So, to modify your concept a little:

Start in the pre-city period: 8,000 - 12,000 BCE

Everybody starts as a 'roving clan' of hunter-gatherers. Given that now the game starts with Settlers from Civs and City States and both Barbarian Camps and Tribal Huts, I suggest that by submerging all of them into the new system on a Large map there might be up to 40 - 50 such clans wandering the map at the start.

Settling down requires good Food sources, but simply starting a Settlement (camp, 'tribal village', etc) doesn't require any change in Social/Civic alignment. Find a good spot on the map with Food Sources, and choose to settle. That Settlement will not grow without the Social Change to Heirarchy. Instead, it will simply spawn a new roving group when it would normally 'grow' more population, and off they go. There is some evidence that early cities frequently grew up around Religious sites, 'Holy Places' of some kind, but that does not mean organized religion in any later historical sense, it's just that being a religious leader seems to have given some legitimacy to leadership in the civic/urban sense as well.

By whatever mechanic we choose, Settlements can grow into cities. All of them will be City States until they get to Early Empire or its equivalent, but before then they can try to 'conquer' a neighboring city or group, but the conquest takes the form of raze their city or settlement and resettle their people as slaves in your city: you get population, but no new city site until Early Empire.

Somewhere in there you should/can choose a Civ to play. I suggest that roaming hunter-gatherers are All Equal in that you do not choose in 12,000 BCE to be Germans, Chinese, or Egyptians.
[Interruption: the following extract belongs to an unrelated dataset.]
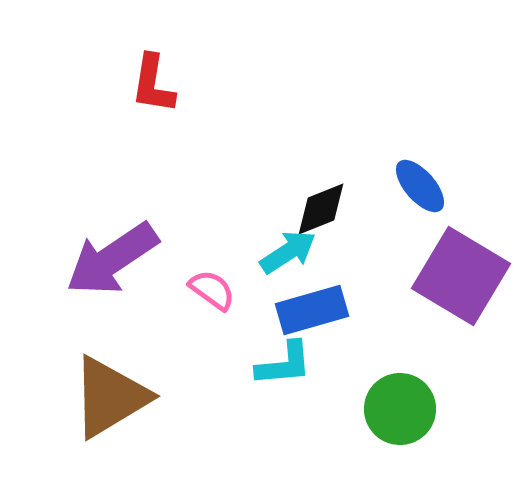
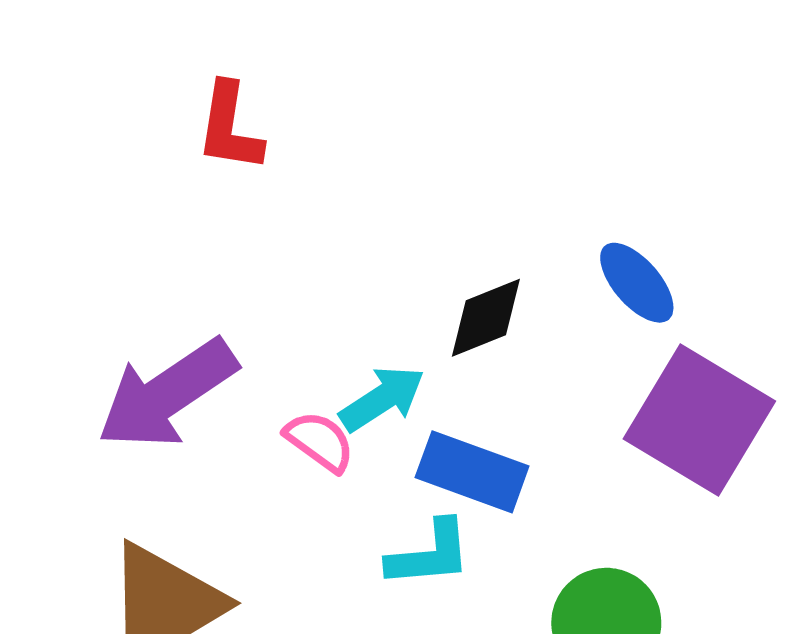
cyan arrow: (288, 252) -> (382, 399), moved
blue rectangle: (312, 310) -> (472, 472), turned 36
Even for the earliest Civs like Sumer or Egypt that's far too early, and for some of the most popular Civs like Greece, Rome, or France any such decision is really thousands of years past the start of the game (it is also a thousand years or more past the 4000 BCE traditional start of Civ, and it's about time we acknowledged that the game has been lumbered with a Fantasy Start ever since Civ I)

So, probably either when you first become a City State or when you first stop roaming and start a Settlement, you choose a Civ. I suggest that the Unique attributes of that Civ should not be completely set: better would be a number of 'Specific Uniques' that define, say, Greece, Mali,Burgundy or Great Zimbabwe, plus a set of 'Uniques' that you can choose from based on the terrain/climate/surroundings of your first City/Settlement. It makes absolutely no sense (and never has) to be stuck playing a naval-Unique England when your clan wandered out of a howling arctic tundra into a massive forest without a Coast in sight anywhere. Each Civ should have some choices connected to it from the Start.